The data lineage feature in DataWorks lets you extract watermark information from a leaked data file. This helps you identify the owner who may be responsible for the data breach. This topic describes how to create a data lineage task and use it to find the responsible owner.
Prerequisites
A data detection rule has been created. For more information, see Configure a data detection rule and run a detection task.
The data watermark feature must be enabled on the target data detection rule. For more information, see Create a data masking rule.
Background information
In DataWorks, you can use the Data Masking module in Data Security Guard to enable the data watermark feature for a data detection rule. After this feature is enabled, DataWorks automatically generates a watermark for all operations, such as queries and downloads, on data that hits the rule. The watermark records the user's access behavior and uniquely identifies each access. If a data breach occurs, you can use the data lineage feature to extract the watermark from the leaked data. This helps you identify the owner who is potentially responsible for the breach.
Limits
DataWorks supports data lineage only for CSV files smaller than 200 MB.
Only users with the security administrator role can use the data lineage feature.
DataWorks provides data lineage only for data access operations that occur after the data watermark feature is enabled.
NoteFor example, if you query Table A before the data watermark feature is enabled, the data lineage feature cannot trace that query operation. The operation remains untraceable even if you later enable the data watermark feature and start a lineage task for the data file.
Create and run a data lineage task
In the left navigation pane, click Data Traceability to open the Data Traceability page.
Create a data lineage task.
Click the Create Data Lineage Task button.
In the Lineage Task dialog box, click Upload File to upload an object file for lineage tracing.

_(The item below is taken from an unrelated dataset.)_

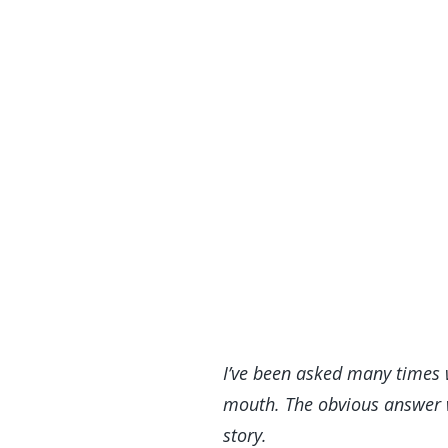
I’ve been asked many times 
mouth. The obvious answer wo
story.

NoteDataWorks supports data lineage only for CSV files smaller than 200 MB.
You can export or download a data file from DataWorks to your computer and then upload it for the data lineage task. You can also save data from an external system as a CSV file and upload the file.
Once the object file is uploaded, you can Replace or Download the file.

Click Start Lineage to begin the lineage task.
NoteThe data lineage task may take some time to complete.
View possible leak sources
On the Data Lineage page, you can view the Lineage Date and Lineage File for all completed lineage tasks. You can also examine the lineage details for a task to identify potential data leak sources.

All lineage tasks are sorted by Lineage Date from newest to oldest, which makes it easier to find a specific task.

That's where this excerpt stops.